Desde tiempos remotos los seres humanos fuimos conscientes de tener un cuerpo físico, (manos, vientre, piernas…) y algo más  que, a pesar de no tener extensión, ni peso, ni forma, permanecía dentro del cuerpo como una presencia continua que nos acompañaba. Poco tardamos en descubrir que éramos esa presencia, que ese misterioso ego era un espejo donde el cuerpo se reconocía como un “alguien” para los demás y un “yo” para sí mismo.

Luego nos sobrevino la sospecha, que todo lo corroe: ¿por qué los animales, que también tienen anatomía, digestión, nacen y mueren, carecen de ese “algo más” o lo tienen incompleto?

Llevó más trabajo sospechar que ese “algo más” tenía vínculos estrechos con el lenguaje que nos permitía expresar libremente toda la gama de pensamientos y sentimientos que parecían nacer en ese yo, para comunicarlos a los demás, por medio del cuerpo, del que esa alma se servía con la misma devoción con que el esclavo trabaja para el amo. La famosa frase de Heidegger “el lenguaje es la casa del ser” no es más que otro de los modos de esta certeza.

La estrategia de los masoretas de convertir en “alma” a la mente se fue instalando lentamente, acuciada por las urgencias materiales del vivir por hombres refugiados en templos, cavernas y ermitas.

En las sinagogas y templos, además, los rabinos y fariseos custodiaban  pergaminos y rollos escritos, con el mismo celo con el que los paganos guardaban a sus ídolos de oro.

Mientras los templos infieles estaban ahítos de mancebos desnudos, toros, cocodrilos, gatas y chacales que se izaban como ídolos en altares que parecían vitrinas de un museo zoológico, los judíos alojaban en sus templos únicamente un arca que contenía libros.

Palabras.

Ideas.

Esta verdadera supremacía del lenguaje espiritualizó a los ariscos hijos del desierto, y sospecho que por esa razón su religión prevaleció a los siglos que desgastaron los paganismos.

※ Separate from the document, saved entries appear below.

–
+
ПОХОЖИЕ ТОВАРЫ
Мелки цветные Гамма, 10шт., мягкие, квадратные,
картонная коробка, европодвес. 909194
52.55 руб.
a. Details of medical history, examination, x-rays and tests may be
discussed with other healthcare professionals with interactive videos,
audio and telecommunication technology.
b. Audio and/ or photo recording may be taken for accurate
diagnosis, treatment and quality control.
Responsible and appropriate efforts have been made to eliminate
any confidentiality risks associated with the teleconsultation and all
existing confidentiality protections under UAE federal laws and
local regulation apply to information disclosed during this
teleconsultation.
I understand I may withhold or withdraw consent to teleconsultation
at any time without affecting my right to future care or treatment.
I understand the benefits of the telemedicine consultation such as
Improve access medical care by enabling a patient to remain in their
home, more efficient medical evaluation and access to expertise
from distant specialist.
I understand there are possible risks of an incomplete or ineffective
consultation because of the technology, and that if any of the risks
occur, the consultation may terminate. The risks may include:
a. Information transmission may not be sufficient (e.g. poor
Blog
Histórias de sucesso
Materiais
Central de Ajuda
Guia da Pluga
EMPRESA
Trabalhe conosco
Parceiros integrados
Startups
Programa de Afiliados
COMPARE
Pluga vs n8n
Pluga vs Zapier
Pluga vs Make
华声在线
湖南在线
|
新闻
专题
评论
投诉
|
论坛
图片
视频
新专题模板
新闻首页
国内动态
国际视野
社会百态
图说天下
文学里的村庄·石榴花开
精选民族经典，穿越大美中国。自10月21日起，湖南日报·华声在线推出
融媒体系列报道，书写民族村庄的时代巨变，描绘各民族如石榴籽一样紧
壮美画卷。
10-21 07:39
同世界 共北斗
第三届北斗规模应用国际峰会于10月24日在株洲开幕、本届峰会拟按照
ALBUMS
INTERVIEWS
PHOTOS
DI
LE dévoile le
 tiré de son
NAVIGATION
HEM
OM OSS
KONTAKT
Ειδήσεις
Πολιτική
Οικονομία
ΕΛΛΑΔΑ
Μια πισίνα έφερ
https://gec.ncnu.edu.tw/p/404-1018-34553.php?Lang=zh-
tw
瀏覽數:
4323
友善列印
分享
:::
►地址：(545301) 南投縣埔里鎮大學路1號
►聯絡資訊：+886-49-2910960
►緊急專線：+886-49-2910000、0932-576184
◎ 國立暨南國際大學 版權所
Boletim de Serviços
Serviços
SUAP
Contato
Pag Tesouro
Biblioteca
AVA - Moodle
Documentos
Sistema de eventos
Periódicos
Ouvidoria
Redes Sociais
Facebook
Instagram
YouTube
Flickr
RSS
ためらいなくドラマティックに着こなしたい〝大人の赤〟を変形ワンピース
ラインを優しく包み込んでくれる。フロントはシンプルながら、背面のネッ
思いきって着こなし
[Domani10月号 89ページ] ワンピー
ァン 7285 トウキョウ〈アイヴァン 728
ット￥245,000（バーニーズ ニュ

Otros autores prefieren ver en el monoteísmo ese privilegio. El que sea uno o mil dioses los inquilinos del panteón no deja de ser una cuestión aritmética, en cambio, que en lugar de símbolos materiales se erija como suprema autoridad un libro, cambia las reglas del juego religioso de una vez y para siempre.

No en vano, los dos monoteísmos que brotaron como yemas también tienen sus textos sagrados en el Corán y el Nuevo Testamento que se erigen en autoridades inapelables y referencia obligada, sin haber renunciado a la sagrada Torá de los judíos como antecedente. Todos libros: palabras escritas que conservan el espíritu de las ideas en una forma halagadora, aunque no siempre precisa.

Esta verdadera obsesión por la lectura y escritura los hizo diferentes a los demás: en lugar de dioses materiales, custodiaban la “casa del ser” en forma de papiros, pergaminos y tablillas.